Alberto Pinto Nogueira, procurador-geral adjunto
[1] O novo mapa judiciário é uma boa reforma. Necessita precisões, aqui e ali. A Bastonária exagera. Em Portugal não há reformas que se possam fazer. Estas não se dirigem a corporações, mas ao país.
[2] O Tribunal Constitucional tem sido o único órgão de soberania a exercer as funções constitucionais com competência, saber, independência e isenção. Não é um assessor do Governo como este pensa, nem prolongamento da coligação que governa o país.
Carlos Moreno, juiz jubilado do Tribunal de Contas e professor de finanças públicas
[1] O mapa judiciário devia respeitar dois únicos critérios: servir as populações mais fracas, desprotegidas e carenciadas e dar impulsos fortes de vida ao interior. É só isso que justifica o Estado e os nossos impostos.

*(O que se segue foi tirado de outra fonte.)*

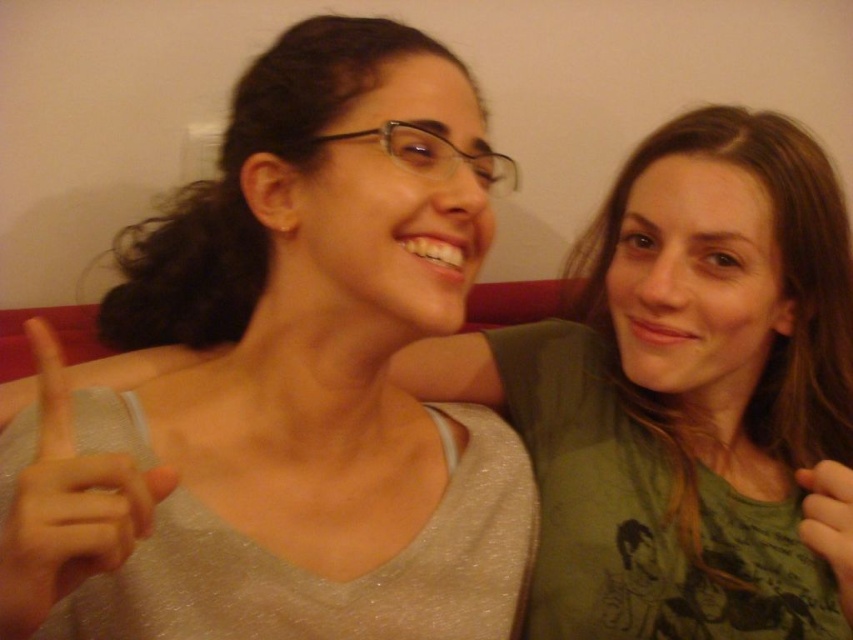 Question: In this image, where is matte gray hand at left located relative to matte green t-shirt at right?

Choices:
 (A) left
 (B) right

Answer: (A)

Question: Where is matte gray hand at left located in relation to matte green t-shirt at right in the image?

Choices:
 (A) right
 (B) left

Answer: (B)

Question: Is matte gray hand at left to the left of matte green t-shirt at right from the viewer's perspective?

Choices:
 (A) yes
 (B) no

Answer: (A) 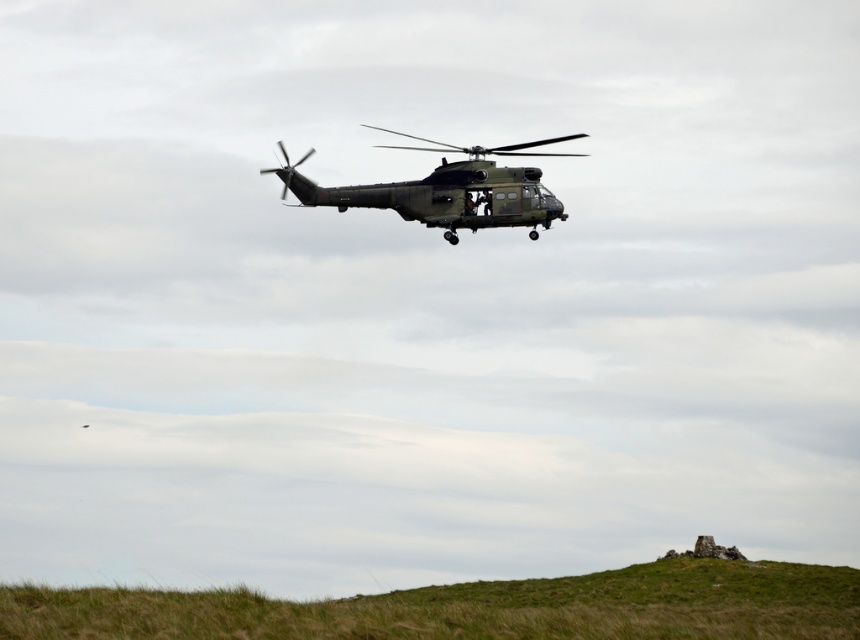 You are a drone operator trying to land your drone on the green grassy hill at lower center. However, there is a matte green helicopter at center in the way. Based on their positions, can you safely land your drone on the hill without interfering with the helicopter?

The green grassy hill at lower center is closer to the viewer than the matte green helicopter at center, so the drone can safely land on the hill as it is positioned in front of the helicopter and not in its flight path.

You are a drone operator trying to land a small drone on the green grassy hill at lower center. The coordinates for the landing zone are given as point (473, 608). Can you confirm if this point corresponds to the green grassy hill at lower center?

Yes, the green grassy hill at lower center is represented by point (473, 608), so the coordinates provided correspond to the correct landing zone on the green grassy hill at lower center. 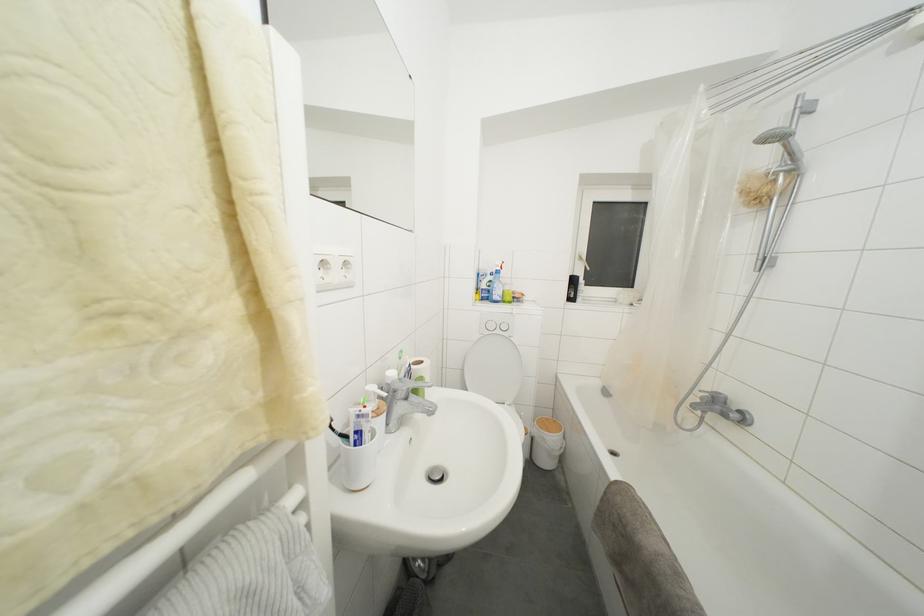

[2] O TC interpreta e aplica a CRP como todos os tribunais e juízes o devem fazer - com total independência, segundo a sua leitura das leis e de acordo com a sua consciência. O TC tem sido factor de coesão social, ajudado a economia e ganho o respeito dos portugueses.

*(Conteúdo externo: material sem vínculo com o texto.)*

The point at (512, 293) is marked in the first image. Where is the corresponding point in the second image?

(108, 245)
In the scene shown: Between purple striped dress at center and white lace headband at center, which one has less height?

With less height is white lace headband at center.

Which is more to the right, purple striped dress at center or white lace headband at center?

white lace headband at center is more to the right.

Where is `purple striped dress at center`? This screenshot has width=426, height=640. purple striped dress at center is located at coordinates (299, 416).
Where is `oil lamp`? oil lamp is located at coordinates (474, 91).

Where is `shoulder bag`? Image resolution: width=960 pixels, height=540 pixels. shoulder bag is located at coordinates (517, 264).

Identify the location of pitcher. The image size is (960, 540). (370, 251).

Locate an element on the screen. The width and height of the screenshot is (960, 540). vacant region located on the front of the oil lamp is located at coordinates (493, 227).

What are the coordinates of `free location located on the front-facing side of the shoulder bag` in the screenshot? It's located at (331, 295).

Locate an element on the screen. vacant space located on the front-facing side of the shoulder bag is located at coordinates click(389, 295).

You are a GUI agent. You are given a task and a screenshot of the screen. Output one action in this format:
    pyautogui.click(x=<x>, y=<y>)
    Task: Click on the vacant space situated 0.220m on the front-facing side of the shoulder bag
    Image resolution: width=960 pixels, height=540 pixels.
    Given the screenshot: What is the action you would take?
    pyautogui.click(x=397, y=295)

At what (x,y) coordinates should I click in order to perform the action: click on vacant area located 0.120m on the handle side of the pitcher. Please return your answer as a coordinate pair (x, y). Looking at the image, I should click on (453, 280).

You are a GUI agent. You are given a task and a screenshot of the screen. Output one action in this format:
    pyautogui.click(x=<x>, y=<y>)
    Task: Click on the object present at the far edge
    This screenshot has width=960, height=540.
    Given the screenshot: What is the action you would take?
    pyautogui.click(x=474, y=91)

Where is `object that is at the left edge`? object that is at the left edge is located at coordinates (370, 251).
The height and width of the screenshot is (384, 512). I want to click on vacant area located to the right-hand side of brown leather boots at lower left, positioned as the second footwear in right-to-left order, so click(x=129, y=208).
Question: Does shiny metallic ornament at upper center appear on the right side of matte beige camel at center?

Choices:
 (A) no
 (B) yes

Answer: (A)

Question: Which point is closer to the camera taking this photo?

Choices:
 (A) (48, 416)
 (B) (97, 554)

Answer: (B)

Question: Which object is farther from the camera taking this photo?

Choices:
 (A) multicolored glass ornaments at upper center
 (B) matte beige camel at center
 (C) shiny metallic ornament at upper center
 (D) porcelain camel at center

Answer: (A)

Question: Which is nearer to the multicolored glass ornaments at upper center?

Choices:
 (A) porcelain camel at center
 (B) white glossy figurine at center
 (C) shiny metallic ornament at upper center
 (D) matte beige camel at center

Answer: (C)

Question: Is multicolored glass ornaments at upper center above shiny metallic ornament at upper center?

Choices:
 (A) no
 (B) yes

Joana Pascoal, advogada e atual presidente da Associação Jovens Advogados
[1] Não concordo, de todo. É um raciocínio simplista, próprio de quem procura jargões mediáticos. Há que tornar os nossos tribunais mais céleres e mais eficientes e a especialização das magistraturas é um meio. O que não significa fechar tribunais só para reduzir custos. Há que racionalizar esses custos e investir no que efectivamente tornará a nossa justiça melhor: meios mais eficientes e processos mais justos.
[2] Sim, se os acórdãos forem isentos e com respeito pela normatividade constitucional vigente. Rejeito a judicialização da política, acredito no princípio da separação de poderes. Os juízes julgam, os políticos governam e sujeitam-se às consequências das suas decisões. Quando na oposição, devem travar as suas lutas na arena política e não escudar-se atrás de tribunais.
Luísa Neto, jurista e professora associada da faculdade de Direito da Universidade do Porto
[1] Não se alcança a ratio da afirmação.
[2] Ao Tribunal Constitucional é devido o respeito institucional de qualquer dos titulares de cargos políticos. Eventuais discordâncias técnicas em relação ao modelo de fiscalização não podem ser utilizadas de modo infeliz como forma grave de pressão conjuntural. E a discordância política em relação às decisões proferidas não pode, de modo algum, verter-se em acusações absolutamente injustificadas num Estado de Direito Democrático.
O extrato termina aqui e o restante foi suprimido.